Le 2e chapitre de son livre intitulé, « Ni désobéissants, ni rebelles » montre comment ces arguments défensifs sont développés parallèlement au système du crime de lèse-majesté et à la définition du rebelle. Il y a donc deux niveaux de pensées, contraires, mais égaux, qui vivent ensemble dans le passé juridique médiéval et moderne.

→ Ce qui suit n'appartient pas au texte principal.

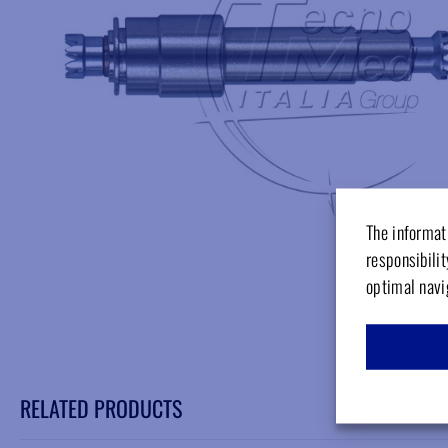
The informati
responsibilit
optimal navi
RELATED PRODUCTS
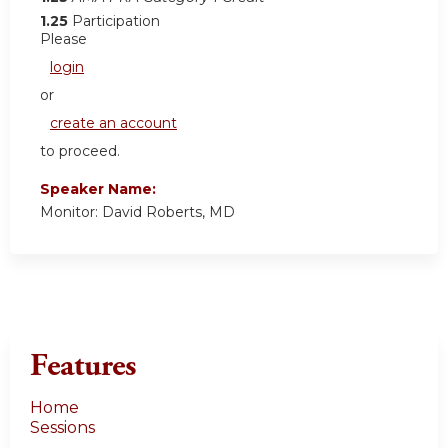
1.25
Participation
Please
login
or
create an account
to proceed.
Speaker Name:
Monitor: David Roberts, MD
Features
Home
Sessions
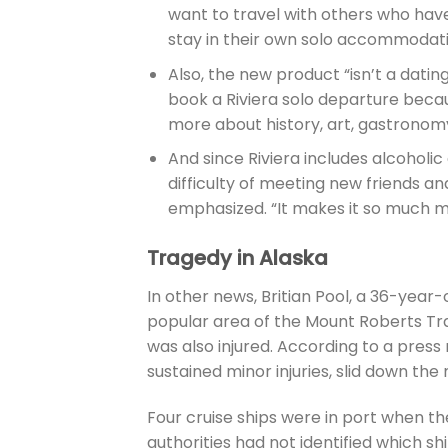
want to travel with others who have
stay in their own solo accommodati
Also, the new product “isn’t a datin
book a Riviera solo departure becau
more about history, art, gastronomy,
And since Riviera includes alcoholic 
difficulty of meeting new friends a
emphasized. “It makes it so much m
Tragedy in Alaska
In other news, Britian Pool, a 36-year
popular area of the Mount Roberts Trai
was also injured. According to a press
sustained minor injuries, slid down t
Four cruise ships were in port when t
authorities had not identified which sh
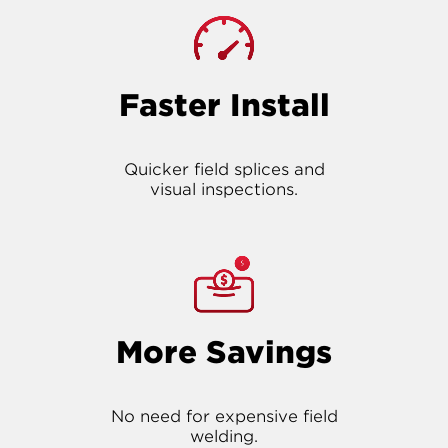
Faster Install
Quicker field splices and
visual inspections.
More Savings
No need for expensive field
welding.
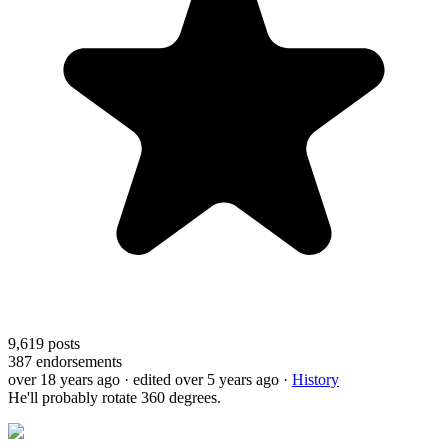
9,619
posts
387
endorsements
over 18 years ago
· edited over 5 years ago
·
History
He'll probably rotate 360 degrees.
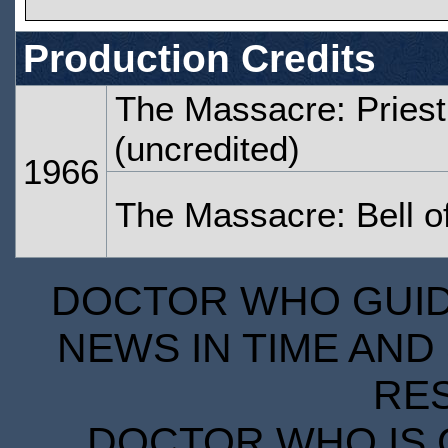
Production Credits
The Massacre: Priest
(uncredited)
1966
The Massacre: Bell 
DOCTOR WHO GUIDE
NEWS IN TIME AND 
RE
DOCTOR WHO IS 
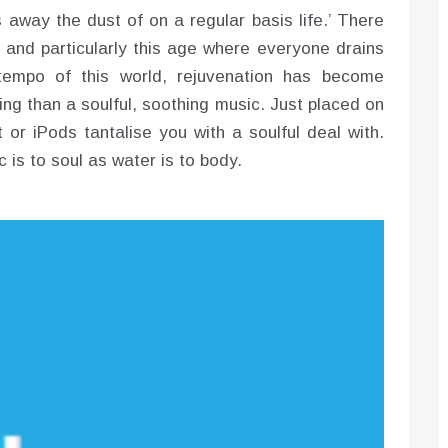
s away the dust of on a regular basis life.’ There
t and particularly this age where everyone drains
e tempo of this world, rejuvenation has become
ng than a soulful, soothing music. Just placed on
 or iPods tantalise you with a soulful deal with.
c is to soul as water is to body.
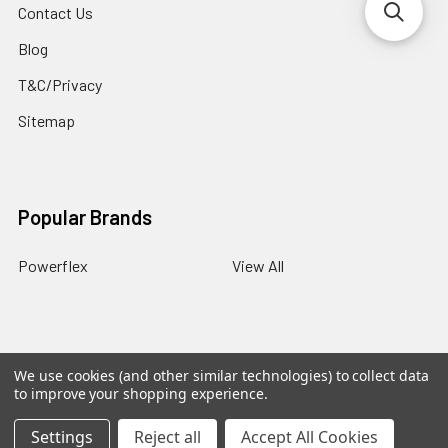
Contact Us
Blog
T&C/Privacy
Sitemap
Popular Brands
Powerflex
View All
We use cookies (and other similar technologies) to collect data
©
2026
PowerflexStore.
The AWESOME word is a registered
to improve your shopping experience.
trade mark of Awesome GTI Limited.
Settings
Reject all
Accept All Cookies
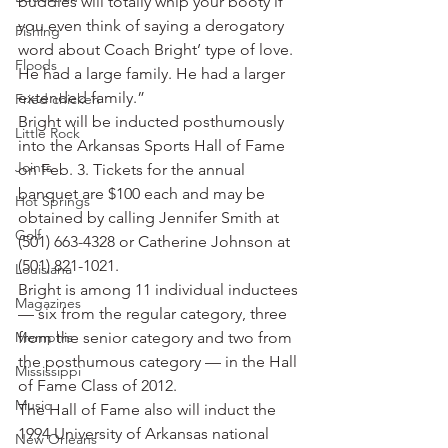
buddies will totally whip your booty if 
you even think of saying a derogatory 
Fishing
word about Coach Bright’ type of love. 
Floods
He had a large family. He had a larger 
extended family.”
Fried chicken
Bright will be inducted posthumously 
Little Rock
into the Arkansas Sports Hall of Fame 
Joints
on Feb. 3. Tickets for the annual 
banquet are $100 each and may be 
Hot Springs
obtained by calling Jennifer Smith at 
Golf
(501) 663-4328 or Catherine Johnson at 
(501) 821-1021.
Louisiana
Bright is among 11 individual inductees 
Magazines
— six from the regular category, three 
Memphis
from the senior category and two from 
the posthumous category — in the Hall 
Mississippi
of Fame Class of 2012.
Music
The Hall of Fame also will induct the 
1994 University of Arkansas national 
New Orleans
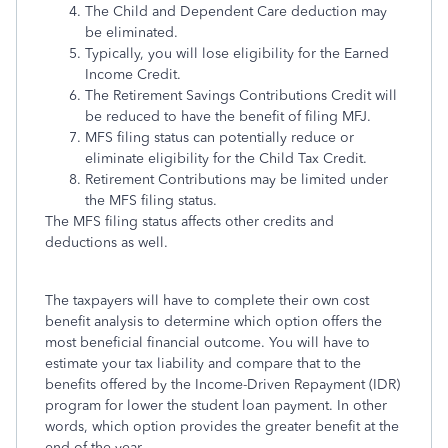
The Child and Dependent Care deduction may
be eliminated.
Typically, you will lose eligibility for the Earned
Income Credit.
The Retirement Savings Contributions Credit will
be reduced to have the benefit of filing MFJ.
MFS filing status can potentially reduce or
eliminate eligibility for the Child Tax Credit.
Retirement Contributions may be limited under
the MFS filing status.
The MFS filing status affects other credits and
deductions as well.
The taxpayers will have to complete their own cost
benefit analysis to determine which option offers the
most beneficial financial outcome. You will have to
estimate your tax liability and compare that to the
benefits offered by the Income-Driven Repayment (IDR)
program for lower the student loan payment. In other
words, which option provides the greater benefit at the
end of the year.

Le point de départ du raisonnement d’Angela de Benedictis est le voyage d’Henry VII en Italie en 1313, avec la promulgation des constitutions impériales de 1313 qui fondaient l’équivalence entre resistere et rebellare, ainsi que le texte du pape Clément V, qui s’opposait à Henry VII, et les commentaires que Bartolo a donné à la constitution impériale Qui sint rebellis. Dans cette reconstruction, il y a une sorte de droit de résistance écrit, dans lequel le droit est le sujet/objet de la recherche. De Benedictis trouve alors des cas similaires pour l’époque moderne : en 1407, les habitants de Trente ont séquestré le prince-évêque en l’accusant de malversations, Agen en 1514 ou encore Goncelin en 1539. La constante dans ces cas est qu’il y a toujours un juriste qui écrit après l’événement pour expliquer les origines de ces révoltes. Selon Angela de Benedictis, les idées sur l’existence des formes licites de résistance de la multitude sont communément répandues dans l’ensemble de la littérature jurisprudentielle du droit commun. Mais ces juristes qui analysent les événements ex post-facto font-ils référence à des bases communes ou s’appuient-ils sur la communis opinio qui veut qu’on peut se rebeller quand le seigneur est injuste pour le pousser à réparer l’injustice ? Les justifications ne sont-elles pas les mêmes sous toutes les latitudes ? Les conjurés ne se professent-ils pas fidèles serviteurs du souverain dans les quatre parties du monde ? Pourquoi les révoltés ne font pas référence au droit avant la prise d’armes, mais seulement et éventuellement après, se demande Marco Penzi.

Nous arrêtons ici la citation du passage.